I know for most of you, Thanksgiving is long in your rearview mirror and you are well into Christmas, but since I took a break last week and did not write a Thanksgiving column, and it is my favorite holiday, please indulge me with a retrospective.
Thanksgiving officially kicks off the eating season. If you are like my family and me, you started with a bang.
For a number of years, on Thanksgiving morning we have participated in the Turkey Trot 5K in Cool Springs, which benefits Graceworks. When going for that second piece of pie, it helps (at least mentally) to think back on starting the day with exercise.
I doubt a significant amount of calories consumed were offset by that brief morning run, but, hey, at least we did something.
We had 12 at our Thanksgiving table this year and we had a feast. I do everything I can to help, but my wife is primarily the one who makes the Thanksgiving meal happen.
This year she was particularly efficient. Knowing she was going out of town for a wedding the weekend before, she had all the groceries bought and table set long before she left.
The table had to be altered a bit when we learned we would be having three more than originally thought, but it was an easy – and welcome — fix. For both of us, part of the joy of the Thanksgiving holiday is expanding our table if the opportunity presents itself.
But back to the food. I would not say my resident chef makes it look easy, because I see all the preparation and work that goes into it. But I will say it comes off at least without the appearance of any stress or anxiety.
Not that things don’t happen. When I got up Thanksgiving morning, my job was to bring up the roasting pan for the turkey from the basement – the one we have used for years.
Only it was not to be found.
When I notified my spouse, we both vaguely remembered having a discussion after last Thanksgiving about discarding it due to its age and the wear it was showing. We decided that’s what we must have done and had never given it another thought.
I was able to find another pan that worked, and the bird went in as scheduled.
The blender that is pushing 40 years old that my wife brought into our marriage (which she swears by, pooh-poohing suggestions of updating while it is still working) wouldn’t do what it was supposed to do to the corn, the main ingredient in a corn casserole that is one of the signature dishes at our Thanksgiving table, but my resourceful daughter-in-law and wife used the food processor instead.
I’m sure there were other minor glitches of which I was unaware. But at approximately 4 p.m., after a whirlwind of kitchen activity throughout the day, a multitude of hot dishes (except for those served cold or at room temperature, like salads) were all set out at the same time, ready for the hungry masses.
Everything that was supposed to be piping hot was just that, and that’s pretty incredible to me, considering the variety of items offered.
The menu included the aforementioned turkey, along with dressing, which is hands down my favorite part of the meal.
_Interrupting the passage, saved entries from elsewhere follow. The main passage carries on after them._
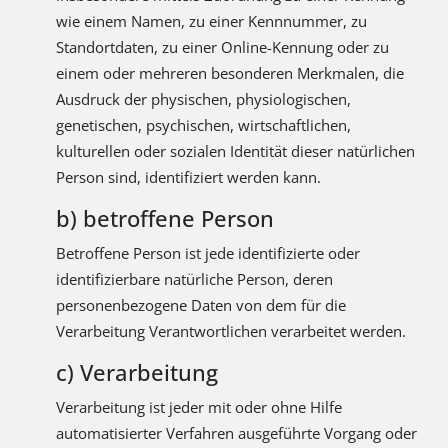
wie einem Namen, zu einer Kennnummer, zu
Standortdaten, zu einer Online-Kennung oder zu
einem oder mehreren besonderen Merkmalen, die
Ausdruck der physischen, physiologischen,
genetischen, psychischen, wirtschaftlichen,
kulturellen oder sozialen Identität dieser natürlichen
Person sind, identifiziert werden kann.
b) betroffene Person
Betroffene Person ist jede identifizierte oder
identifizierbare natürliche Person, deren
personenbezogene Daten von dem für die
Verarbeitung Verantwortlichen verarbeitet werden.
c) Verarbeitung
Verarbeitung ist jeder mit oder ohne Hilfe
automatisierter Verfahren ausgeführte Vorgang oder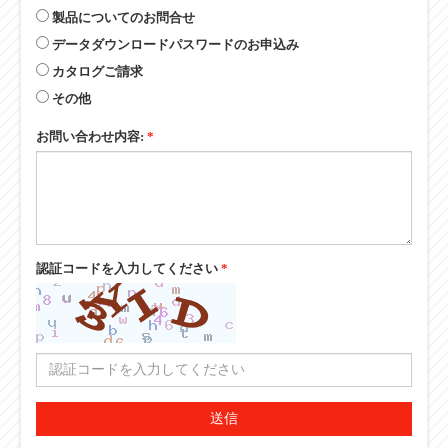
製品についてのお問合せ
データダウンロードパスワードのお申込み
カタログご請求
その他
お問い合わせ内容:
*
認証コードを入力してください
*
送信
I am an oddity, in that I don’t eat gravy. To me, my wife’s dressing, prepared the correct southern and American way with cornbread and a liberal amount of sage, needs nothing to make it better.
Before I proceed, let me ask this question: Does anyone carve their turkey at the table where everyone is about to eat? That is the way it is portrayed on TV as if it were the most natural thing in the world. Folks who do that must know something I don’t, because I find it a bit messy and I couldn’t imagine doing it at the table. (If anyone does, I would love to hear from you, and I could probably benefit from some lessons.)
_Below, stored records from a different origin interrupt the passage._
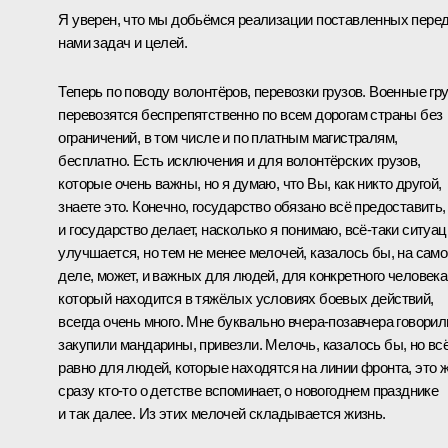
Я уверен, что мы добьёмся реализации поставленных пере
нами задач и целей.
Теперь по поводу волонтёров, перевозки грузов. Военные гр
перевозятся беспрепятственно по всем дорогам страны без
ограничений, в том числе и по платным магистралям,
бесплатно. Есть исключения и для волонтёрских грузов,
которые очень важны, но я думаю, что Вы, как никто другой,
знаете это. Конечно, государство обязано всё предоставить,
и государство делает, насколько я понимаю, всё-таки ситуац
улучшается, но тем не менее мелочей, казалось бы, на сам
деле, может, и важных для людей, для конкретного человека
который находится в тяжёлых условиях боевых действий,
всегда очень много. Мне буквально вчера-позавчера говорил
закупили мандарины, привезли. Мелочь, казалось бы, но вс
равно для людей, которые находятся на линии фронта, это 
сразу кто-то о детстве вспоминает, о новогоднем празднике
и так далее. Из этих мелочей складывается жизнь.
Side dishes abounded, which included, in addition to the corn casserole, green beans, Brussels sprouts, sweet potatoes, mashed potatoes, a strawberry Jello salad, green salad, cranberry sauce (that’s required at Thanksgiving, isn’t it?) and rolls.
Did everyone eat a portion of all of this? With 12 folks there, I did not watch what everyone put on their plates, but I doubt it. I know I would never touch a sweet potato and I’m not a big fan of Brussels sprouts.
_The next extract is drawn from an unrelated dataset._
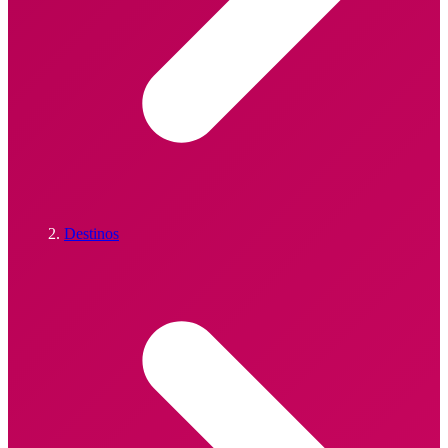
Destinos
The thing is, one of the reasons my wife prepares such a variety of dishes is so there will be something for everyone.
Did I mention dessert?
After taking a break and having a couple of games of Left, Right, Center (it’s a mild form of gambling but it’s fun and harmless, so don’t judge), it was time for sweetness. There were three pies – pecan, peanut butter and pumpkin chiffon; a chocolate Italian crème cake and a carrot cake; and chocolate chip cookies (carrot cake and cookies compliments of my daughter). And there was ice cream to accompany any of the aforementioned.
Again, something for everyone, and a “sampler plate” was an option.
And another Thanksgiving is in the books. Now it’s time to find some Christmas 5Ks before the next damage is done.